The bill increases oversight, training safeguards, and transparency when IRS personnel are assigned to DHS duties—protecting taxpayer service and reducing unqualified deployments—while risking slower emergency deployments, added administrative costs, and some legal uncertainty about immigration authority.
Taxpayers' access to timely, fair IRS services is protected because TIGTA must find that assigning IRS personnel to DHS duties will not impede taxpayer service or fair law enforcement.
IRS employees will only be assigned DHS tasks if TIGTA determines they are adequately trained, reducing the risk of unqualified staff performing immigration-related functions.

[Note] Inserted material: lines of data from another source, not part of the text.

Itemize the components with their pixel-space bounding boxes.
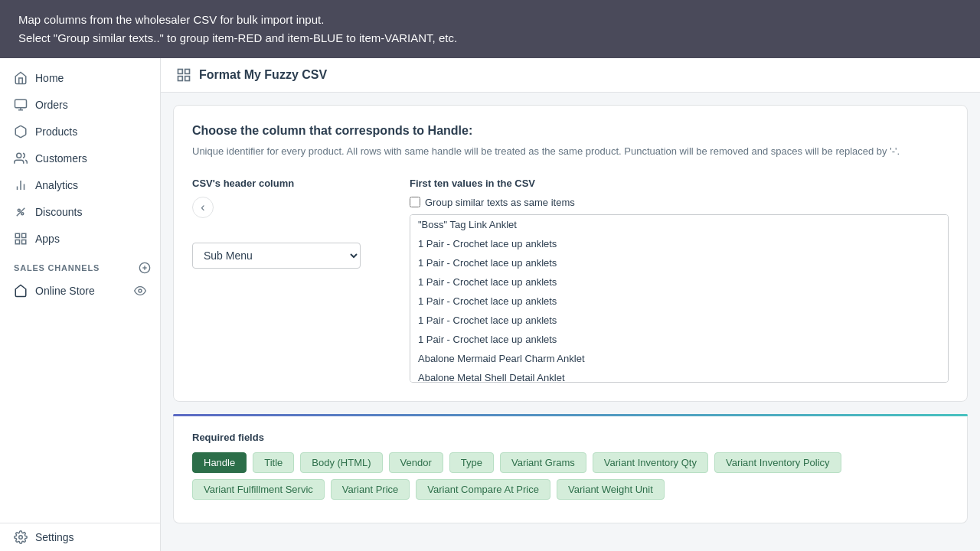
svg-point-17 — [139, 289, 142, 292]
required-field-tag[interactable]: Handle — [192, 452, 247, 473]
required-field-tag[interactable]: Variant Inventory Policy — [714, 452, 841, 473]
svg-point-18 — [19, 536, 23, 540]
csv-header-label: CSV's header column — [192, 178, 391, 189]
csv-values-list[interactable]: "Boss" Tag Link Anklet1 Pair - Crochet l… — [410, 214, 949, 383]
svg-rect-21 — [178, 77, 183, 81]
customers-icon — [14, 152, 28, 165]
list-item[interactable]: Abalone Mermaid Pearl Charm Anklet — [410, 349, 948, 368]
required-field-tag[interactable]: Variant Inventory Qty — [593, 452, 708, 473]
list-item[interactable]: Abalone Metal Shell Detail Anklet — [410, 368, 948, 383]
sidebar-item-customers[interactable]: Customers — [5, 145, 155, 171]
group-checkbox-row: Group similar texts as same items — [410, 197, 949, 208]
sub-menu-select[interactable]: Sub Menu — [192, 243, 361, 269]
back-chevron[interactable]: ‹ — [192, 197, 214, 218]
sidebar-item-settings[interactable]: Settings — [5, 524, 155, 550]
svg-rect-12 — [15, 240, 19, 244]
sidebar-label-home: Home — [35, 72, 64, 84]
settings-icon — [14, 530, 28, 544]
group-checkbox[interactable] — [410, 197, 420, 207]
list-item[interactable]: 1 Pair - Crochet lace up anklets — [410, 253, 948, 272]
svg-rect-22 — [185, 77, 190, 81]
sidebar-label-apps: Apps — [35, 233, 60, 245]
required-field-tag[interactable]: Variant Fulfillment Servic — [192, 479, 325, 500]
list-item[interactable]: 1 Pair - Crochet lace up anklets — [410, 311, 948, 330]
columns-grid: CSV's header column ‹ Sub Menu First ten… — [192, 178, 949, 383]
required-field-tag[interactable]: Variant Weight Unit — [557, 479, 665, 500]
required-field-tag[interactable]: Title — [253, 452, 294, 473]
main-content: Format My Fuzzy CSV Choose the column th… — [161, 58, 980, 551]
sidebar-item-online-store[interactable]: Online Store — [5, 278, 155, 304]
svg-rect-13 — [22, 240, 26, 244]
first-ten-label: First ten values in the CSV — [410, 178, 949, 189]
required-field-tag[interactable]: Body (HTML) — [300, 452, 382, 473]
apps-icon — [14, 232, 28, 246]
page-header: Format My Fuzzy CSV — [161, 58, 980, 93]
svg-point-3 — [17, 153, 21, 158]
column-label: Choose the column that corresponds to Ha… — [192, 124, 949, 138]
top-banner: Map columns from the wholesaler CSV for … — [0, 0, 980, 58]
home-icon — [14, 71, 28, 85]
sidebar-item-home[interactable]: Home — [5, 65, 155, 91]
sidebar: Home Orders Products Customers — [0, 58, 161, 551]
analytics-icon — [14, 178, 28, 192]
required-field-tag[interactable]: Vendor — [389, 452, 443, 473]
banner-line2: Select "Group similar texts.." to group … — [18, 29, 962, 47]
products-icon — [14, 125, 28, 139]
sidebar-item-apps[interactable]: Apps — [5, 226, 155, 252]
sidebar-label-analytics: Analytics — [35, 179, 78, 191]
sales-channels-section: SALES CHANNELS — [0, 253, 160, 277]
list-item[interactable]: 1 Pair - Crochet lace up anklets — [410, 234, 948, 253]
list-item[interactable]: 1 Pair - Crochet lace up anklets — [410, 292, 948, 311]
sidebar-item-orders[interactable]: Orders — [5, 92, 155, 118]
sidebar-label-discounts: Discounts — [35, 206, 82, 218]
page-title: Format My Fuzzy CSV — [199, 68, 327, 82]
settings-label: Settings — [35, 531, 74, 543]
discounts-icon — [14, 205, 28, 219]
store-icon — [14, 284, 28, 298]
required-fields-section: Required fields HandleTitleBody (HTML)Ve… — [173, 416, 968, 523]
sidebar-label-orders: Orders — [35, 99, 68, 111]
main-card: Choose the column that corresponds to Ha… — [173, 105, 968, 402]
add-sales-channel-icon[interactable] — [139, 262, 151, 274]
required-fields-label: Required fields — [192, 432, 949, 443]
orders-icon — [14, 98, 28, 112]
eye-icon[interactable] — [134, 285, 146, 297]
format-csv-icon — [176, 67, 191, 83]
required-field-tag[interactable]: Variant Grams — [500, 452, 586, 473]
required-tags-row: HandleTitleBody (HTML)VendorTypeVariant … — [192, 452, 949, 500]
sales-channels-label: SALES CHANNELS — [14, 263, 100, 272]
sidebar-label-products: Products — [35, 126, 77, 138]
group-checkbox-label: Group similar texts as same items — [425, 197, 575, 208]
svg-rect-19 — [178, 70, 183, 74]
csv-header-col: CSV's header column ‹ Sub Menu — [192, 178, 391, 269]
svg-rect-20 — [185, 70, 190, 74]
sidebar-item-analytics[interactable]: Analytics — [5, 172, 155, 198]
required-field-tag[interactable]: Variant Price — [331, 479, 410, 500]
required-field-tag[interactable]: Variant Compare At Price — [416, 479, 550, 500]
list-item[interactable]: 1 Pair - Crochet lace up anklets — [410, 272, 948, 292]
svg-rect-0 — [15, 99, 27, 108]
sidebar-item-discounts[interactable]: Discounts — [5, 199, 155, 225]
first-ten-col: First ten values in the CSV Group simila… — [410, 178, 949, 383]
required-field-tag[interactable]: Type — [449, 452, 494, 473]
sidebar-label-customers: Customers — [35, 152, 87, 165]
list-item[interactable]: 1 Pair - Crochet lace up anklets — [410, 330, 948, 349]
svg-point-7 — [18, 209, 20, 211]
banner-line1: Map columns from the wholesaler CSV for … — [18, 11, 962, 29]
column-desc: Unique identifier for every product. All… — [192, 144, 949, 159]
list-item[interactable]: "Boss" Tag Link Anklet — [410, 215, 948, 234]
svg-rect-10 — [15, 233, 19, 237]
online-store-label: Online Store — [35, 285, 95, 297]
svg-rect-11 — [22, 233, 26, 237]
svg-point-8 — [21, 213, 24, 215]
sidebar-item-products[interactable]: Products — [5, 119, 155, 145]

Taxpayers and federal employees gain more transparency because TIGTA determinations and terminations must be published in the Federal Register, creating a public record of when IRS personnel are given DHS duties.
Immigrants and taxpayers could face slower DHS responses in urgent homeland-security situations because requiring TIGTA determinations may delay rapid deployment of IRS personnel.
Federal employees and taxpayers may bear indirect costs because the added TIGTA review workload and administrative steps could divert audit resources or increase Treasury oversight expenses.
Immigrants and state governments may face legal uncertainty because the amendment to DHS visa-authority framing (6 U.S.C. §236(b)) could change how immigration-related authorities are interpreted and applied until resolved in practice or court.
Based on analysis of 2 sections of legislative text.
Prevents DHS from assigning DHS functions to IRS personnel unless TIGTA certifies training and no harm to IRS operations, with determinations published in the Federal Register.
Introduced March 27, 2025 by Suzan K. Delbene · Last progress March 27, 2025
Prohibits the Department of Homeland Security from assigning DHS functions to Internal Revenue Service personnel unless the Treasury Inspector General for Tax Administration (TIGTA) certifies the IRS staff are trained for the duty and that the assignment will not interfere with IRS operations, taxpayer service, or fair enforcement. TIGTA certifications take effect when published in the Federal Register and can be ended the same way. The bill also inserts a substantive change into a provision of federal law that frames DHS visa-authority language.